When I tell a friend that I have finished a story or a poem, unless that friend has been in a writing class or writing group with me, a glazed look appears and then the question, “And what else have you been up to?”

 

It’s as if writing is as easy as driving a car:  you turn the ignition, and off you go.  Yes, some days are like that, and on too many others, the balky engine won’t even turn over, and I’m grinding the ignition to a very unhealthy degree.

 

I have said on my blogs and out loud to my family, I am much relieved not to be teaching anymore.
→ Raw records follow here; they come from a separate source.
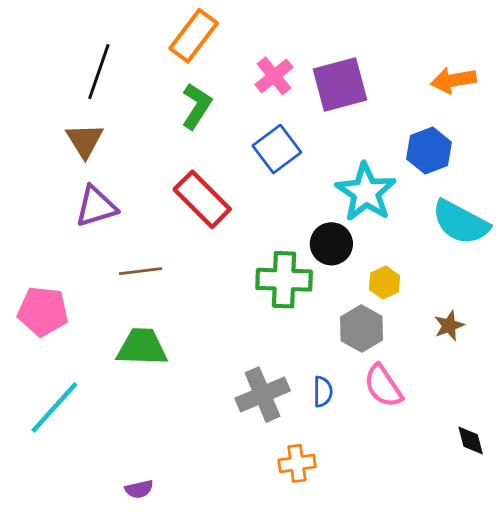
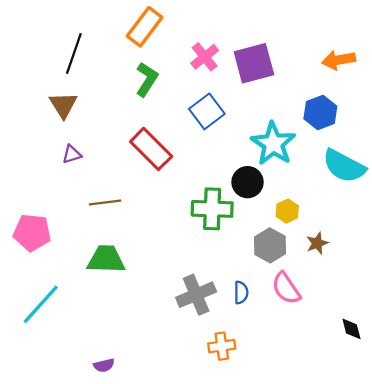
purple triangle: (96, 206) -> (72, 154), size x0.6
brown star: (449, 326) -> (317, 243), moved

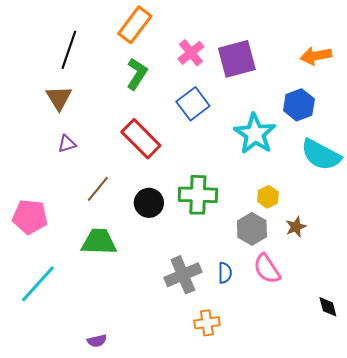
black circle: (248, 182) -> (149, 203), moved
brown line: (105, 203) -> (98, 189), turned -44

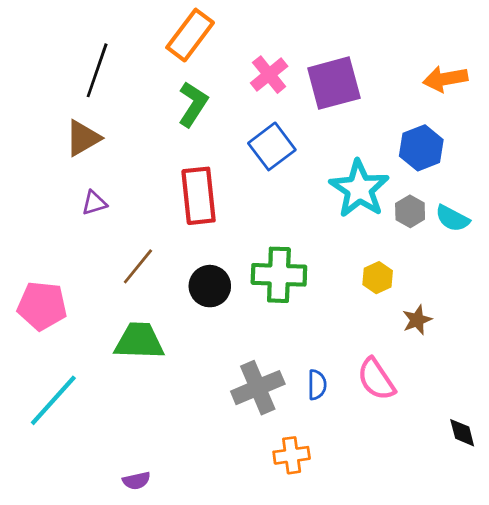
brown triangle: (59, 98) -> (83, 138), turned 32
red rectangle: (141, 139) -> (199, 196), turned 39
cyan semicircle: (321, 155) -> (452, 218), size x0.6
gray hexagon: (252, 229) -> (410, 211), moved, size x0.7

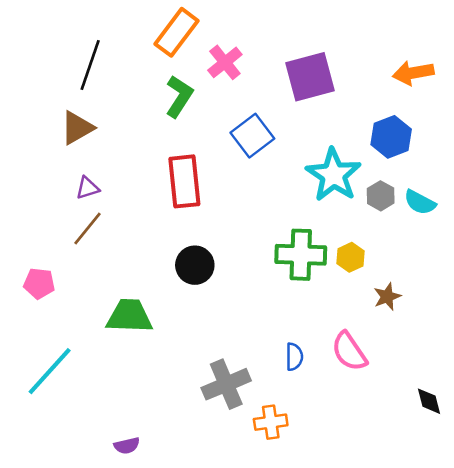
pink cross: (269, 75) -> (225, 62), moved
brown line: (138, 266) -> (88, 229), moved
green cross: (279, 275) -> (301, 255), moved
pink pentagon: (42, 306) -> (39, 283), size x0.7
gray cross: (258, 388) -> (226, 384), moved

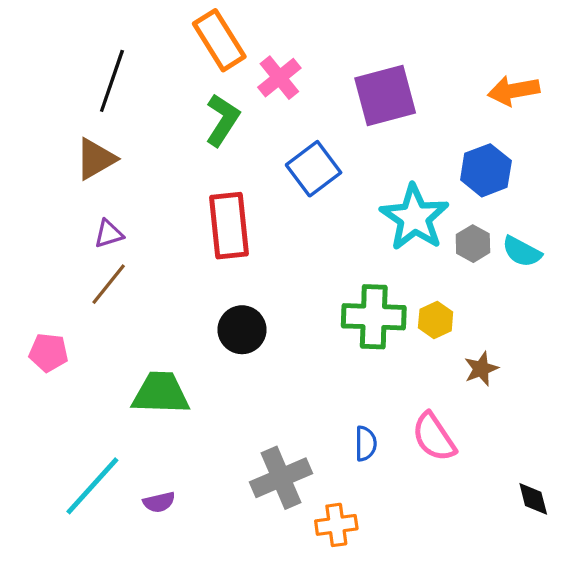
orange rectangle: (177, 32) -> (219, 40), turned -69
cyan line: (50, 371) -> (92, 486), moved
purple semicircle: (127, 446) -> (159, 502), moved

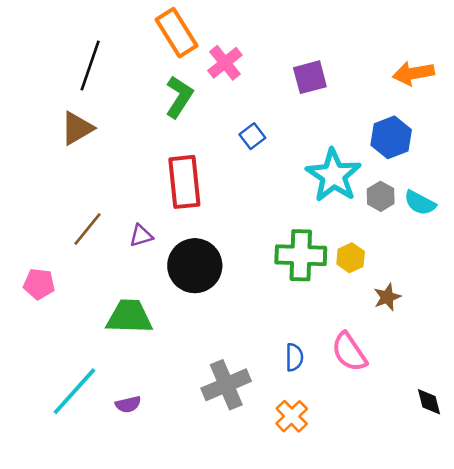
purple square: (385, 96) -> (310, 77), size x0.7
blue square: (314, 169) -> (252, 136), size x0.6
purple triangle: (109, 234) -> (141, 236), moved
black circle: (242, 330) -> (195, 266), size x1.4
orange cross: (336, 525) -> (292, 416), moved, turned -36

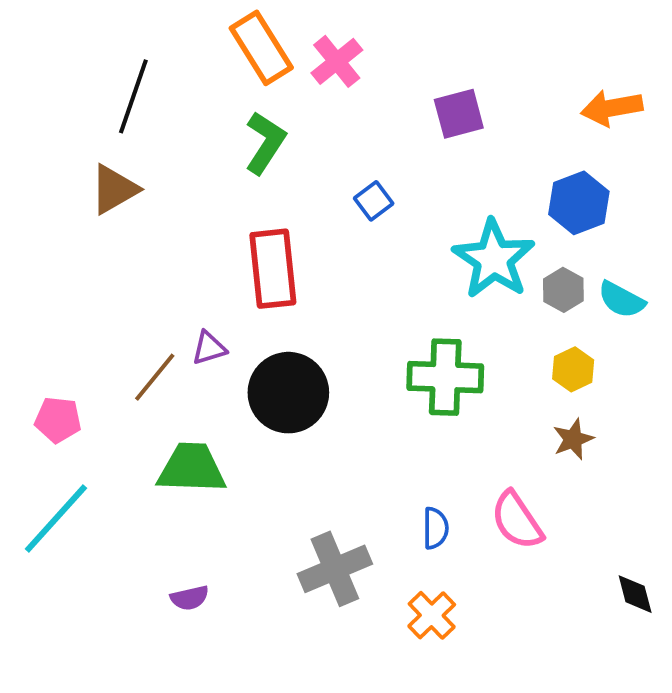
pink cross: (225, 63) -> (337, 61), moved
brown line: (88, 229) -> (155, 377), moved
yellow hexagon: (351, 258) -> (573, 369), moved
cyan line: (74, 391) -> (56, 518), moved

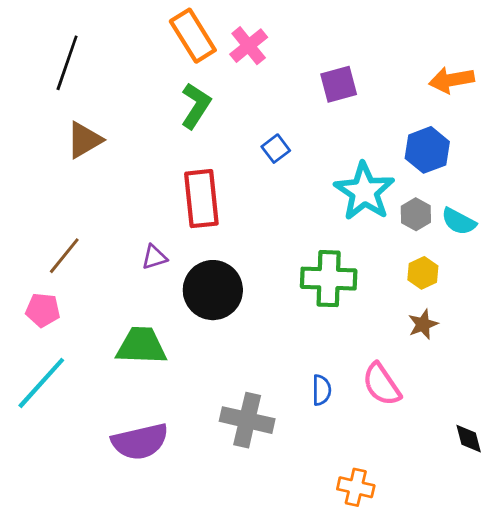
black line: (133, 96) -> (67, 63), moved
brown line: (155, 377) -> (64, 256), moved
gray cross: (335, 569) -> (247, 420), turned 36
purple semicircle: (190, 598) -> (140, 442), size x2.0
orange cross: (432, 615) -> (356, 487), moved, turned -33

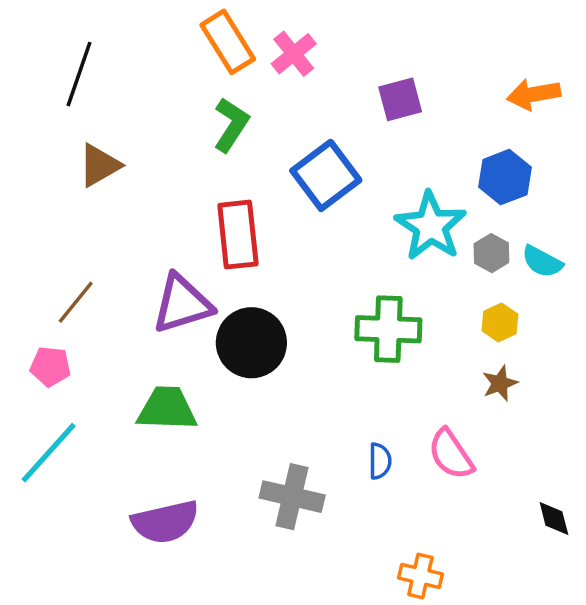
blue square: (276, 149) -> (326, 175), size x2.0
purple triangle: (154, 257) -> (182, 304), size x2.0

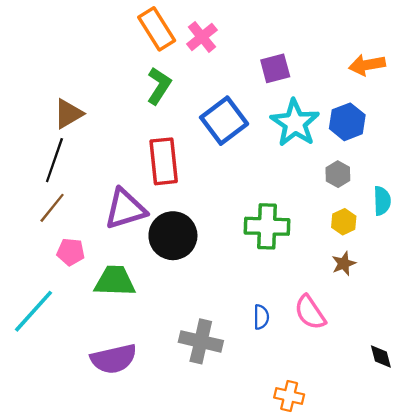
black line: (79, 74) -> (54, 160), moved
cyan star: (431, 226) -> (295, 123), moved
cyan semicircle: (542, 262) -> (382, 201), moved, turned -120
pink pentagon: (50, 366) -> (71, 252), moved

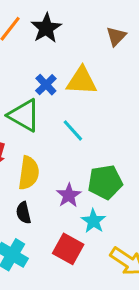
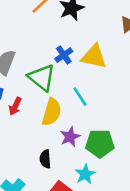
yellow semicircle: (29, 173) -> (52, 112), moved
purple star: (69, 195) -> (70, 137), moved
black semicircle: (23, 213) -> (45, 159), moved

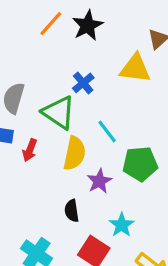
yellow triangle: (94, 57) -> (135, 68), moved
green pentagon: (100, 143) -> (140, 164), moved

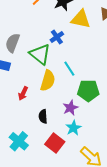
yellow triangle: (135, 68) -> (81, 19), moved
red arrow: (30, 150) -> (23, 93), moved
purple star: (99, 181) -> (70, 108), moved

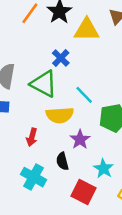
yellow semicircle: (48, 81) -> (60, 115), turned 80
purple star: (70, 108) -> (80, 139), moved
cyan cross: (19, 141) -> (33, 177), moved

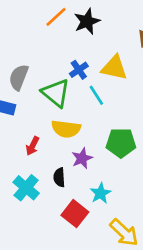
yellow triangle: (87, 30) -> (114, 68), moved
cyan line: (84, 95) -> (96, 95), moved

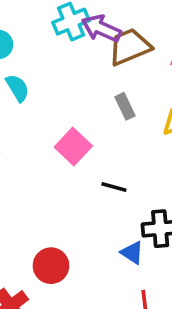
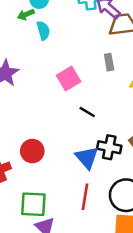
blue triangle: (132, 253) -> (87, 158), size x1.5

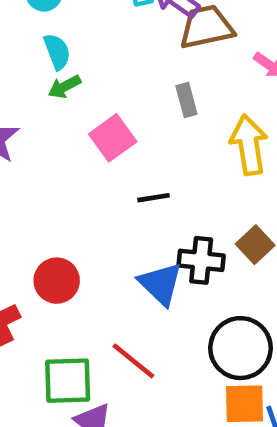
green arrow: (26, 14) -> (65, 87), moved
black line: (87, 112) -> (154, 198), turned -35
red line: (85, 197) -> (133, 361), moved, turned -55

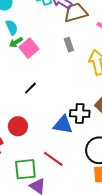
pink square: (113, 138) -> (29, 48), moved
black line: (154, 198) -> (30, 88), moved, turned -32
blue triangle: (161, 284) -> (63, 125), turned -30

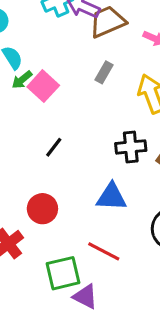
gray rectangle: (69, 45) -> (104, 72), turned 56
black cross: (80, 114) -> (131, 147), moved

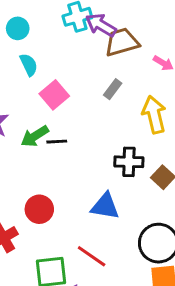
green arrow: (22, 80) -> (35, 136), moved, size x1.4
black line: (54, 147) -> (57, 142), moved, turned 42

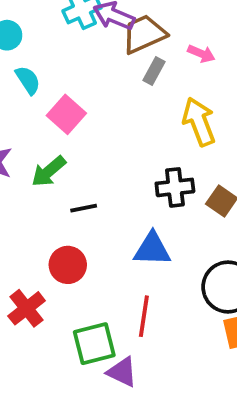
gray rectangle: (113, 89) -> (154, 71), moved
black line: (57, 142) -> (84, 208), moved
red line: (92, 256) -> (144, 316), turned 72

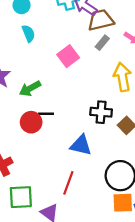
pink square: (66, 114) -> (68, 56), moved
red circle: (68, 265) -> (31, 122), moved
green square: (94, 344) -> (21, 197), moved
True, quite true .  Yet now and then a line of poetry comes to me while I am busy doing something else, and I remember the joy of teaching a particular poem to an unsuspecting class, teens who didn’t expect a poet’s words to transform their worlds.

 

Here are some of the poems in which the writer talks about craft or inspiration.  All of these struck a nerve with one student or another throughout my thirty-two years in the classroom.  Dylan Thomas called his writing his “craft or sullen art” and that’s the way writing is often for me.  I work at it, hone it, polish it, whittle away (most often the latter as I know my propensity towards overkill in the descriptive department).  And in his famous “Do Not Go Gentle into That Good Night,” the speaker reminds us that at a particular moment, his words had “forked no lightning.” My reviews on authorsden help me to know when something has ignited a spark in a reader.

 

R.S. Thomas sets up a dialog between two poets in “Poetry for Supper.”  One contends that verse should be “natural /As the small tuber that feeds on muck” while his opponent contends, “Natural, hell!. . .the long toil /. . ./ Leave it to nature and the verse sprawls, / Limp as bindweed,. .  .Man you must sweat / And rhyme your guts taut. . . .” I’m with the opponent.  It’s hard work to write.  How many times do people phone a surgeon in the operating theater? (I think I read this analogy in an essay by Roald Dahl).  Yet, my phone rings off the hook when I’m working (writing).  As if I’m sitting here tossing the words on paper and bon bons down my throat.

 

So I think I’ll end with William Butler Yeats and my other favorite, John Keats.  Yeats contends in “Adam’s Curse”:

A line will take us hours maybe;
Yet if it does not seem a moment's thought,
Our stitching and unstitching has been naught.
Better go down upon your marrow-bones
And scrub a kitchen pavement. . .

 

Certainly, when I think of what a parent might say to a daughter planning to marry a poet, many a parent would say, “Find someone with a real job.”

 

Still,  we write on and on whether our muse is Calliope, Euterpe, or Thalia.  John Keats wrote the image that pushes me to continue my work,

 

“When I have fears that I may cease to be

Before my pen has gleaned my teaming brain . . . “

 

So many things to write, so little time.  Write on, my friends, work on. Put your phone on
”silent,” put your work in the forefront, and laugh when people tell you to get to the gym and lay off the bon bons.